Coldiretti: “Basta ostacoli al depopolamento. Vogliamo sapere da che parte sta la Città metropolitana guidata dal sindaco di Torino Stefano Lo Russo”

TORINO – Il numero dei cinghiali abbattuti nel Torinese continua a essere assolutamente ridicolo. È da questa estate che la nuova normativa regionale permette di abbattere i cinghiali anche nelle ore notturne con l’utilizzo di fonti luminose, inoltre, da alcuni mesi è anche finalmente operativa la figura dell’agricoltore selecontrollore: eppure nel Torinese sembra che nulla sia accaduto. Dal capoluogo alle vallate torinesi, passando per i campi, le vigne e i frutteti della pianura e delle colline torinesi e canavesane, gli agricoltori continuano a segnalare ingenti danni e continuano a richiedere interventi di abbattimento o “cattura con abbattimento” che non raggiungono i risultati.

Con l’arrivo anche in Piemonte dell’epidemia di Peste suina africana, che, per fortuna, non ha ancora interessato il Torinese, l’obiettivo era di raddoppiare i capi di cinghiale abbattuti nelle province piemontesi per limitare le possibilità di contagio. Se per il territorio regionale l’obiettivo per il 2022 era fissato così a 50mila capi, quello per la provincia di Torino era di circa 16mila. Invece, l’anno sta terminando con meno di 3.500 capi abbattuti e una maglia nera per le aree protette regionali e quelle gestite dalla Città metropolitana.

«Siamo al termine di questo 2022 così difficile per l’agricoltura, sia per la siccità che per l’aumento dei costi di energia e materie prime – osserva il Presidente di Coldiretti Torino, Bruno Mecca Cici – Dobbiamo constatare che la Città metropolitana e la Regione Piemonte non hanno ascoltato le oltre 11mila aziende agricole che producono cibo nel territorio torinese e che vedono le loro produzioni distrutte dai cinghiali. Avevamo già segnalato che, se la situazione non fosse cambiata prevediamo l’abbandono di tutti i terreni confinanti con boschi e altri ambienti di stazionamento degli animali. Questo sarebbe la fine dell’agricoltura collinare e montana e di una buona parte delle coltivazioni nelle fasce pedemontane. Soltanto dagli uffici di zona di Coldiretti Torino, nel 2021, sono partite oltre 700 domande di rimborso di danni. Gli importi riconosciuti in totale raggiungono la stratosferica cifra di 864.567 euro.

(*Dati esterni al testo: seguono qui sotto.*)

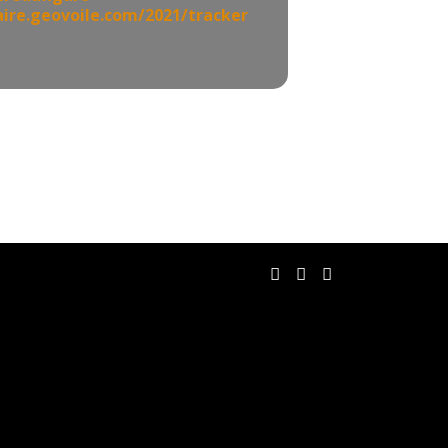
taire.geovoile.com/2021/tracker
Facebook
Twitter
RSS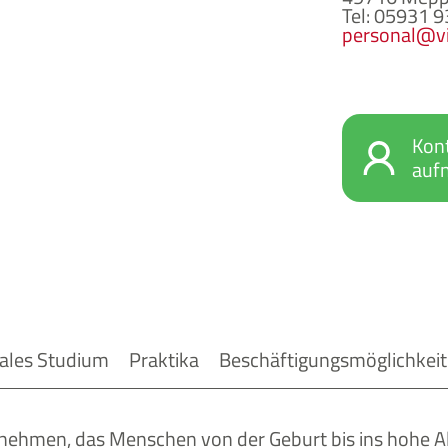
Tel: 05931 
personal@vi
Kon
auf
ales Studium
Praktika
Beschäftigungsmöglichkei
rnehmen, das Menschen von der Geburt bis ins hohe Al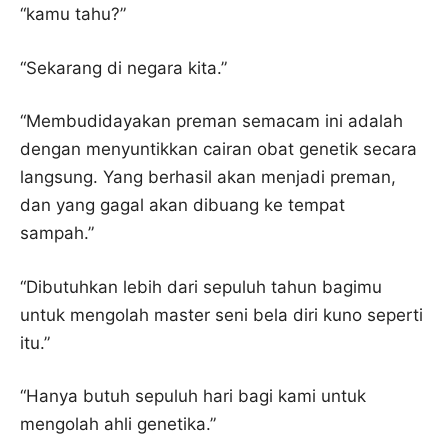
“kamu tahu?”
“Sekarang di negara kita.”
“Membudidayakan preman semacam ini adalah
dengan menyuntikkan cairan obat genetik secara
langsung. Yang berhasil akan menjadi preman,
dan yang gagal akan dibuang ke tempat
sampah.”
“Dibutuhkan lebih dari sepuluh tahun bagimu
untuk mengolah master seni bela diri kuno seperti
itu.”
“Hanya butuh sepuluh hari bagi kami untuk
mengolah ahli genetika.”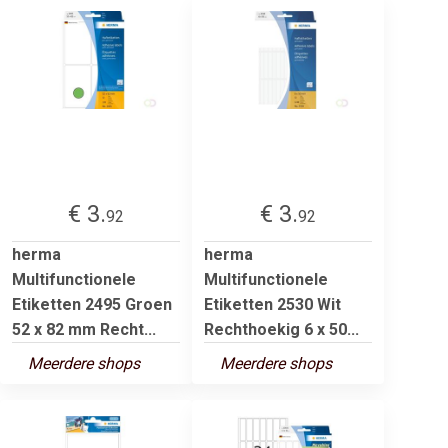
€ 3.
€ 3.
92
92
herma
herma
Multifunctionele
Multifunctionele
Etiketten 2495 Groen
Etiketten 2530 Wit
52 x 82 mm Recht...
Rechthoekig 6 x 50...
Meerdere shops
Meerdere shops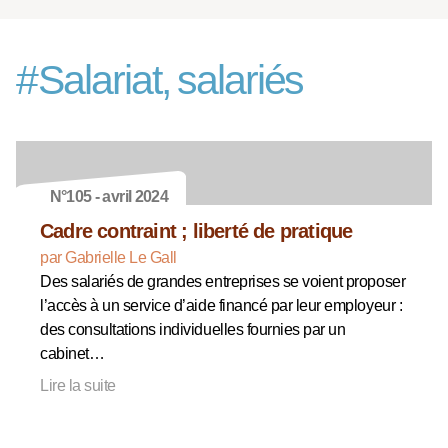
#
Salariat, salariés
N°105 - avril 2024
Cadre contraint ; liberté de pratique
par Gabrielle Le Gall
Des salariés de grandes entreprises se voient proposer
l’accès à un service d’aide financé par leur employeur :
des consultations individuelles fournies par un
cabinet…
Lire la suite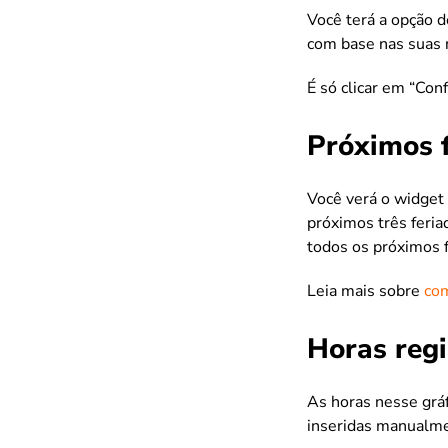
Você terá a opção d
com base nas suas n
É só clicar em “Conf
Próximos 
Você verá o widget
próximos três feria
todos os próximos f
Leia mais sobre
com
Horas reg
As horas nesse grá
inseridas manualme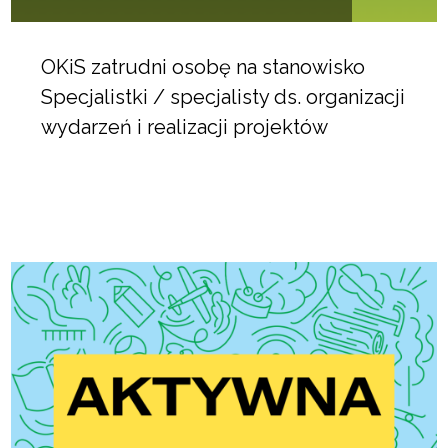
OKiS zatrudni osobę na stanowisko
Specjalistki / specjalisty ds. organizacji
wydarzeń i realizacji projektów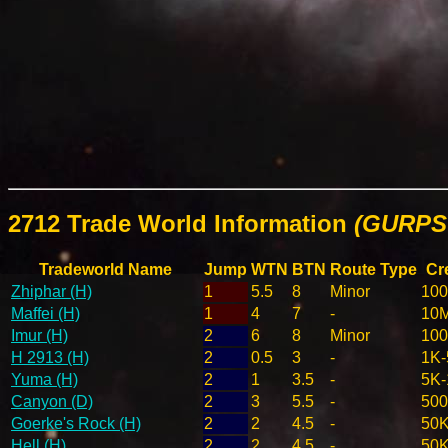
2712 Trade World Information
(GURPS 
Tradeworld Name
Jump
WTN
BTN
Route Type
Cr
Zhiphar (H)
1
5.5
8
Minor
10
Maffei (H)
1
4
7
-
10
Imur (H)
2
6
8
Minor
10
H 2913 (H)
2
0.5
3
-
1K-
Yuma (H)
2
1
3.5
-
5K-
Canyon (D)
2
3
5.5
-
50
Goerke's Rock (H)
2
2
4.5
-
50K
Hell (H)
2
2
4.5
-
50K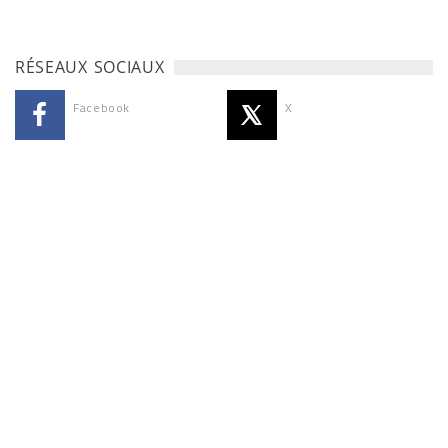
RÉSEAUX SOCIAUX
Facebook
X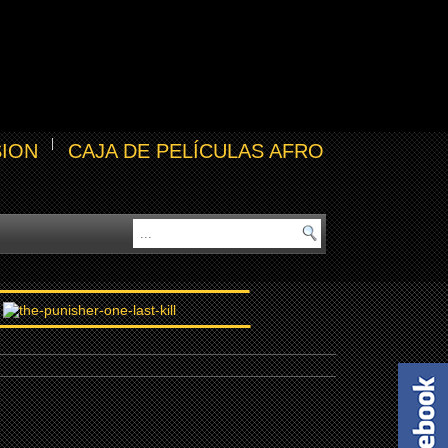
SION
CAJA DE PELÍCULAS AFRO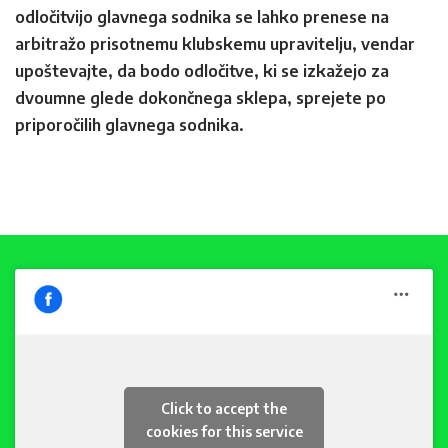
odločitvijo glavnega sodnika se lahko prenese na
arbitražo prisotnemu klubskemu upravitelju, vendar
upoštevajte, da bodo odločitve, ki se izkažejo za
dvoumne glede dokončnega sklepa, sprejete po
priporočilih glavnega sodnika.
Click to accept the
cookies for this service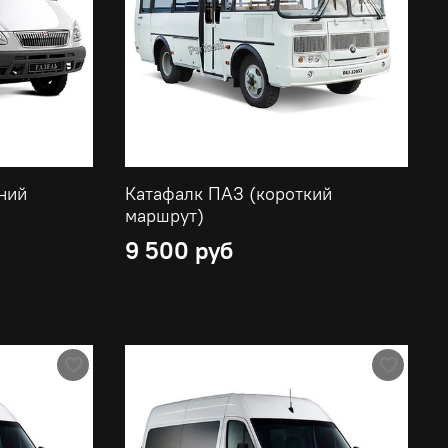
ний
Катафалк ПАЗ (короткий
маршрут)
9 500 руб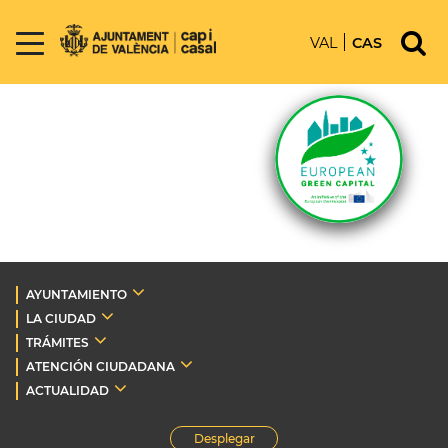
VAL
CAS
AYUNTAMIENTO
LA CIUDAD
TRÁMITES
ATENCIÓN CIUDADANA
ACTUALIDAD
Desplegar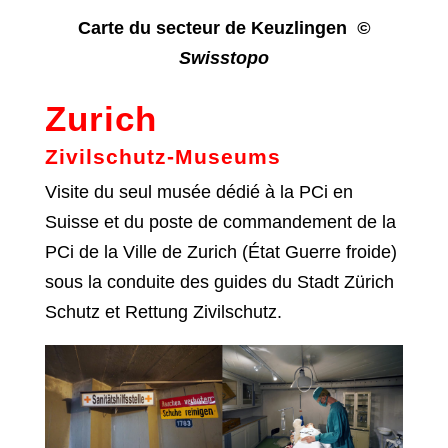
Carte du secteur de Keuzlingen
©
Swisstopo
Zurich
Zivilschutz-Museums
Visite du seul musée dédié à la PCi en
Suisse et du poste de commandement de la
PCi de la Ville de Zurich (État Guerre froide)
sous la conduite des guides du Stadt Zürich
Schutz et Rettung Zivilschutz.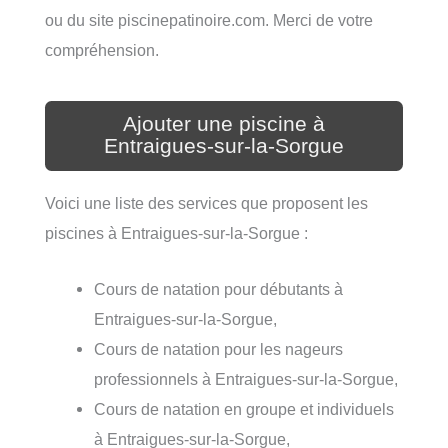
ou du site piscinepatinoire.com. Merci de votre
compréhension.
Ajouter une piscine à
Entraigues-sur-la-Sorgue
Voici une liste des services que proposent les
piscines à Entraigues-sur-la-Sorgue :
Cours de natation pour débutants à
Entraigues-sur-la-Sorgue,
Cours de natation pour les nageurs
professionnels à Entraigues-sur-la-Sorgue,
Cours de natation en groupe et individuels
à Entraigues-sur-la-Sorgue,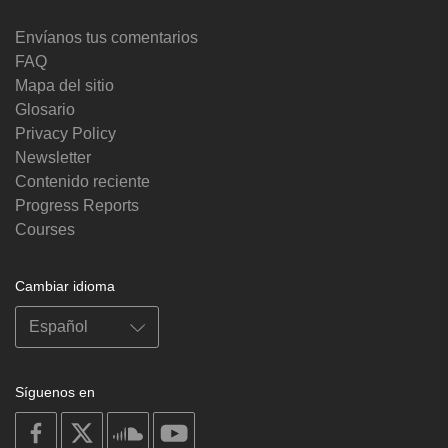
Envíanos tus comentarios
FAQ
Mapa del sitio
Glosario
Privacy Policy
Newsletter
Contenido reciente
Progress Reports
Courses
Cambiar idioma
Síguenos en
on
on
on
on
facebook
X
soundcloud
youtube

Per il 2022, le domande di rimborso sono aumentate di circa il 30% (a oggi sono oltre un migliaio). Visto il cronico ritardo con cui vengono periziati i danneggiamenti, solo per una minima parte sono già attribuiti gli importi dei rimborsi, ma si tocca già la cifra di 175mila euro. E c’è da notare che i pagamenti dei danni agli agricoltori arriveranno anche con 4 anni di ritardo.

«Di fronte a un problema di così grande portata economica e sociale non ammettiamo più scarichi di responsabilità che bloccano le decisioni; non accettiamo che le norme subiscano interpretazioni figlie del terrore per i ricorsi animalisti; così come non tolleriamo più insabbiamenti per nascondere atteggiamenti protezionistici di funzionari anticaccia o filo cacciatori. Negli uffici della Città metropolitana continua a prevalere una prassi che sfiora l’ostruzionismo. Vogliamo un pronunciamento politico chiaro del Sindaco metropolitano Stefano Lo Russo, del Vicesindaco Jacopo Suppo e del Consigliere delegato Gianfranco Guerrini sulla reale volontà di dimezzare il numero dei cinghiali. Altrimenti lo dicano chiaramente che non intendono depopolare questa specie. Almeno avremo la conferma che non stanno dalla parte degli agricoltori».

Coldiretti Torino chiede che possano partire subito nuovi corsi per abilitare gli agricoltori all’autodifesa dei terreni; che sia distribuito agli agricoltori un numero maggiore di gabbie per la cattura in campo e che queste siano adatte alla cattura di branco; che la Città metropolitana e le Aree protette aumentino il numero di personale interno impiegato del controllo della specie; che negli abbattimenti siano ammesse tutte le figure che possono aiutare a raggiungere gli obiettivi e che gli ambiti territoriali di caccia e i comprensori alpini cessino di essere gestiti con l’esclusiva finalità di accontentare il mondo venatorio: nei comitati di gestione deve aumentare il peso del mondo agricolo.